Showing posts with label Antaeus. Show all posts
Showing posts with label Antaeus. Show all posts
Wednesday, April 04, 2018
Drue Heinz 1915-2018
Drue Heinz, the former publisher of Antaeus and the Paris Review, has died. The Pittsburgh Post-Gazette has a lengthy obit.
The past year or so has seen the deaths of two of my favorite writers, Charles Simmons and Harry Mathews (and no doubt others I've forgotten for the moment), as well as New York Review of Books editor Robert Silvers. For better or worse, the literary and intellectual world I grew up in is dwindling to an end. Something will replace it (though not for me). Time moves on.

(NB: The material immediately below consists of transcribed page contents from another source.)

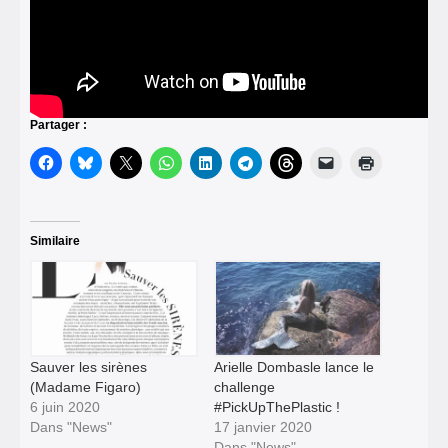
Partager :
Similaire
Sauver les sirènes
Arielle Dombasle lance le
(Madame Figaro)
challenge
6 juin 2020
#PickUpThePlastic !
Dans "News"
17 janvier 2020
Dans "News"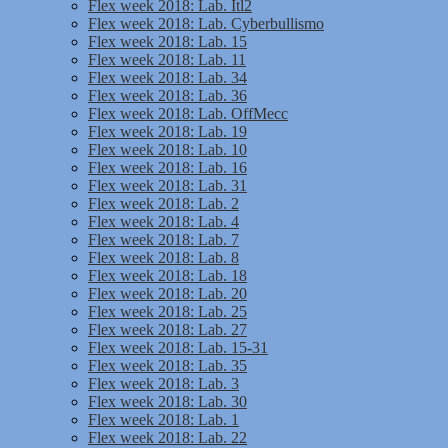
Flex week 2018: Lab. Itl2
Flex week 2018: Lab. Cyberbullismo
Flex week 2018: Lab. 15
Flex week 2018: Lab. 11
Flex week 2018: Lab. 34
Flex week 2018: Lab. 36
Flex week 2018: Lab. OffMecc
Flex week 2018: Lab. 19
Flex week 2018: Lab. 10
Flex week 2018: Lab. 16
Flex week 2018: Lab. 31
Flex week 2018: Lab. 2
Flex week 2018: Lab. 4
Flex week 2018: Lab. 7
Flex week 2018: Lab. 8
Flex week 2018: Lab. 18
Flex week 2018: Lab. 20
Flex week 2018: Lab. 25
Flex week 2018: Lab. 27
Flex week 2018: Lab. 15-31
Flex week 2018: Lab. 35
Flex week 2018: Lab. 3
Flex week 2018: Lab. 30
Flex week 2018: Lab. 1
Flex week 2018: Lab. 22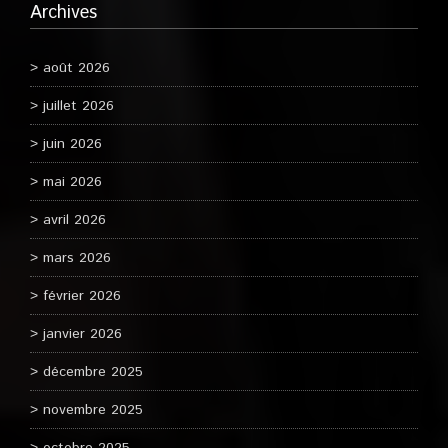
Archives
août 2026
juillet 2026
juin 2026
mai 2026
avril 2026
mars 2026
février 2026
janvier 2026
décembre 2025
novembre 2025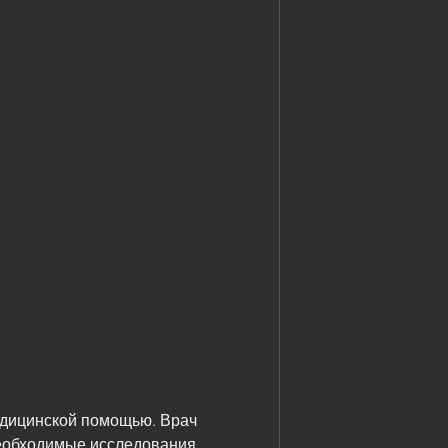
еобходимые исследования, 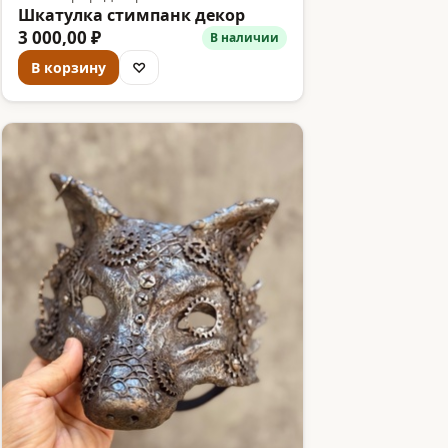
Шкатулка стимпанк декор
3 000,00 ₽
В наличии
В корзину
♡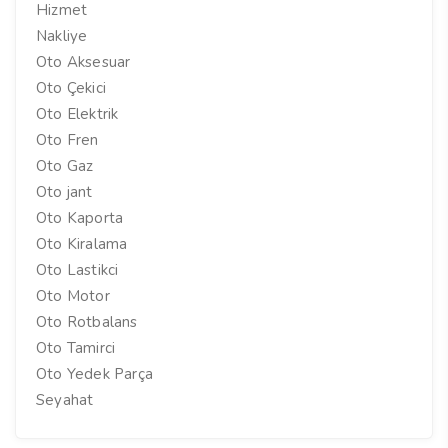
Hizmet
Nakliye
Oto Aksesuar
Oto Çekici
Oto Elektrik
Oto Fren
Oto Gaz
Oto jant
Oto Kaporta
Oto Kiralama
Oto Lastikci
Oto Motor
Oto Rotbalans
Oto Tamirci
Oto Yedek Parça
Seyahat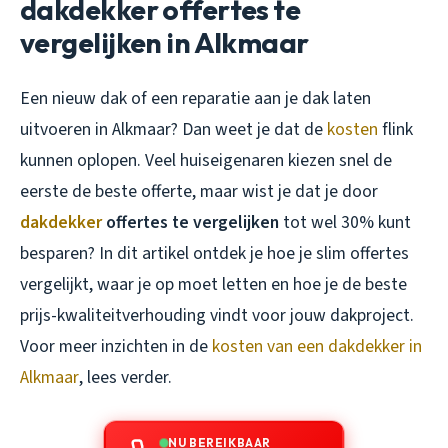
dakdekker offertes te
vergelijken in Alkmaar
Een nieuw dak of een reparatie aan je dak laten
uitvoeren in Alkmaar? Dan weet je dat de
kosten
flink
kunnen oplopen. Veel huiseigenaren kiezen snel de
eerste de beste offerte, maar wist je dat je door
dakdekker
offertes te vergelijken
tot wel 30% kunt
besparen? In dit artikel ontdek je hoe je slim offertes
vergelijkt, waar je op moet letten en hoe je de beste
prijs-kwaliteitverhouding vindt voor jouw dakproject.
Voor meer inzichten in de
kosten van een dakdekker in
Alkmaar
, lees verder.
NU BEREIKBAAR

My appreciation of Antaeus can be found here.
Labels:
Antaeus,
Publishing
Monday, October 26, 2009
Antaeus, 1970-1994

In later years it would become just another literary magazine, albeit a very good one, but in its first decade there really was something special about Antaeus, which was founded in 1970 in Tangier, Morocco by Daniel Halpern at the instigation of and with the assistance of the novelist and composer Paul Bowles. It was refreshingly if selectively international, a little bit like a North African version of Paris Review, (it even imitated the latter in presenting interviews with literary figures, at least at the beginning) and it featured a number of excellent writers who were then undiscovered or forgotten in the US. Much of its uniqueness must have been due to the influence of Bowles, its "consulting editor," who as a longtime expatriate had contacts with literary circles on several continents.

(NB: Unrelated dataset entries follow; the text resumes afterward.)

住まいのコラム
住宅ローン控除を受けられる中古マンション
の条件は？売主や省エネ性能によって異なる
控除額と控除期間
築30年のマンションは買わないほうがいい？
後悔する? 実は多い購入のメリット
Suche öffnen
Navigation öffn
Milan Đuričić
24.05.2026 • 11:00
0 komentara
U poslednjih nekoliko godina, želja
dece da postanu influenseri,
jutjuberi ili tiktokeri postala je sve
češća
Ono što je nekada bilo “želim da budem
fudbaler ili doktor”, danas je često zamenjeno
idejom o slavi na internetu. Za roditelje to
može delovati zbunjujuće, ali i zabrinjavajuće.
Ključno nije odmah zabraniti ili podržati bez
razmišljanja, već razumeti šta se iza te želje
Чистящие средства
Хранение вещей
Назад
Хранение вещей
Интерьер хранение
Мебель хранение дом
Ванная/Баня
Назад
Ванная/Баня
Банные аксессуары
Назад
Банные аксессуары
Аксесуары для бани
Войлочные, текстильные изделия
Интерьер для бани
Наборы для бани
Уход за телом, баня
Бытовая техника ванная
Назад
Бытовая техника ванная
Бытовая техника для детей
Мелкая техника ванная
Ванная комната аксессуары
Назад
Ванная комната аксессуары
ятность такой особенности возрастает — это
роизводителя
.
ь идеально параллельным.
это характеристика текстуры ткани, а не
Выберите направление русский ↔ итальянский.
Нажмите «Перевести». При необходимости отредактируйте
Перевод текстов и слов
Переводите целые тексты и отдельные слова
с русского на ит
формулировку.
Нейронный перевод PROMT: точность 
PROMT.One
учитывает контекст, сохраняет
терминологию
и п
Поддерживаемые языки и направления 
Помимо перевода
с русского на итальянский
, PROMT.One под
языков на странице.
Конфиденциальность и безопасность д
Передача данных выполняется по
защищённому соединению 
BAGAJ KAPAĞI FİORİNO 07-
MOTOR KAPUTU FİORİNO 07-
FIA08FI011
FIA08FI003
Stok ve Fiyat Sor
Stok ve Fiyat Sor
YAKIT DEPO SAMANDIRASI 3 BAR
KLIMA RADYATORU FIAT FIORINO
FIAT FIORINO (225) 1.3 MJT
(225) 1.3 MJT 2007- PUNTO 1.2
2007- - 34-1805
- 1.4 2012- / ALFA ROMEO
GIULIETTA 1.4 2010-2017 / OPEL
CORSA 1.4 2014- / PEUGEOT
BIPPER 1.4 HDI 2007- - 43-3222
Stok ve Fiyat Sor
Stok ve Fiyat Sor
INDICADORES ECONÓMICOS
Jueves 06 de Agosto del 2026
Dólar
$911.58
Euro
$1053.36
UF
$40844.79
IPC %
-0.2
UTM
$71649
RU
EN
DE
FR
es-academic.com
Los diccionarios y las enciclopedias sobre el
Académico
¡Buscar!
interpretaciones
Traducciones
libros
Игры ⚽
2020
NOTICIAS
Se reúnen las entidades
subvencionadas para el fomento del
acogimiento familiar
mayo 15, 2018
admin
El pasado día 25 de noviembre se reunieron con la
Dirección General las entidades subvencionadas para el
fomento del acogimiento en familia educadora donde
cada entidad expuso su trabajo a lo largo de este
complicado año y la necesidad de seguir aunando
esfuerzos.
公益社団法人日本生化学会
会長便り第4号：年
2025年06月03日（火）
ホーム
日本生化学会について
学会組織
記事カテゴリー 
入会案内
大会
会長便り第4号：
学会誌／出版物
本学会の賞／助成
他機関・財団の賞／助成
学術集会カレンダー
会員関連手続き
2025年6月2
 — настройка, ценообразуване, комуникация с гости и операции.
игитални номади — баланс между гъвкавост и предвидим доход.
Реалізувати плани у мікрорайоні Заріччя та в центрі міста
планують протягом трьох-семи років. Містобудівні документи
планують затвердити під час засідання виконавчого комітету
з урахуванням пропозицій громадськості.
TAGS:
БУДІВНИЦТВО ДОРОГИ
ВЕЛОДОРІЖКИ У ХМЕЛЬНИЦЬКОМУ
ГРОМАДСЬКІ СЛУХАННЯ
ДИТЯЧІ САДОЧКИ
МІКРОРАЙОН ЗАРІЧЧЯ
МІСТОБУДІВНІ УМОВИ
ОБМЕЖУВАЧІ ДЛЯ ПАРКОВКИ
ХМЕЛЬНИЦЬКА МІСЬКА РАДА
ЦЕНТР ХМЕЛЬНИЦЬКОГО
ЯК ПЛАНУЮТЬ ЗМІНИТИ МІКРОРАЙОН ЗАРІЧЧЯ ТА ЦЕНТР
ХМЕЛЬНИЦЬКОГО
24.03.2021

I was a bit young for it when it first appeared, but by the mid 1970s I had discovered it and become a subscriber, and I eagerly devoured each new number and looked forward to the arrival of the next, which might be six months off if it was a double issue. At some point I believe it switched from a quarterly to a semiannual publication. I can think of any number of moments of pleasure or illumination I gained from its pages, but here are just a handful of favorites:
- Laura (Riding) Jackson's over-the-top diatribe, in response to a request for suggestions for a list of "Neglected Books of the 20th Century," in issue #20
- Bowles's own "Istikhara, Anaya, Medagan and the Medaghanat" from the "Special Essay Issue" #21/22
- J. G. Ballard's disturbing "Low-Flying Aircraft" from the "Popular Fiction" double issue #25/26
- The Yannis Ritsos poetry feature, from #28
- Harry Mathews's droll short story in the form of a recipe, "Country Cooking from Central France: Roast Boned Rolled Stuffed Shoulder of Lamb (Farce Double)" from #29

Eventually Antaeus became quite successful and influential, at least as literary magazines go, and by the mid-1980s it had relocated from Tangier to New York and had became slicker, thicker, and to my mind rather tame, devoting way too much space to the same inbred roster of American poets that every other lit mag was publishing. But maybe I was the one who changed. It spawned a publishing company, the Ecco Press, which for a while did a commendable job of restoring to print writers like Bowles and Cormac McCarthy who were then out of fashion. (Sadly, the Ecco Press is now just another imprint of Rupert Murdoch's HarperCollins.)

I love these early covers, which were printed on matte stock, as were all the issues of Antaeus until #54. The curious little grotesques on the ones shown here are by the Moroccan artist Ahmed Yacoubi, a friend of Bowles; the one exception is number 8, which is based on an artifact from Crete.